▶ [Task details] Hunt through the lines below for the string "Service" and copy each one that has it.

START Data extracts

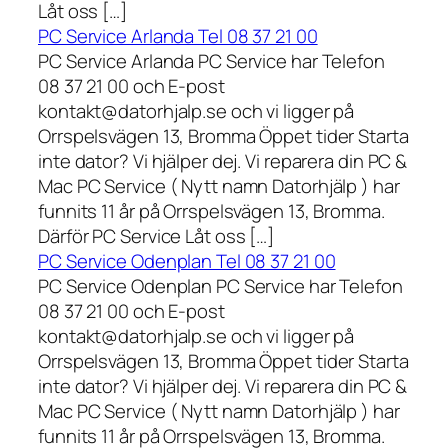
Låt oss […]
PC Service Arlanda Tel 08 37 21 00
PC Service Arlanda PC Service har Telefon
08 37 21 00 och E-post
kontakt@datorhjalp.se och vi ligger på
Orrspelsvägen 13, Bromma Öppet tider Starta
inte dator? Vi hjälper dej. Vi reparera din PC &
Mac PC Service ( Nytt namn Datorhjälp ) har
funnits 11 år på Orrspelsvägen 13, Bromma.
Därför PC Service Låt oss […]
PC Service Odenplan Tel 08 37 21 00
PC Service Odenplan PC Service har Telefon
08 37 21 00 och E-post
kontakt@datorhjalp.se och vi ligger på
Orrspelsvägen 13, Bromma Öppet tider Starta
inte dator? Vi hjälper dej. Vi reparera din PC &
Mac PC Service ( Nytt namn Datorhjälp ) har
funnits 11 år på Orrspelsvägen 13, Bromma.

END Data extracts

▶ [Response to this task]
PC Service Arlanda Tel 08 37 21 00
PC Service Arlanda PC Service har Telefon
Mac PC Service ( Nytt namn Datorhjälp ) har
Därför PC Service Låt oss […]
PC Service Odenplan Tel 08 37 21 00
PC Service Odenplan PC Service har Telefon
Mac PC Service ( Nytt namn Datorhjälp ) har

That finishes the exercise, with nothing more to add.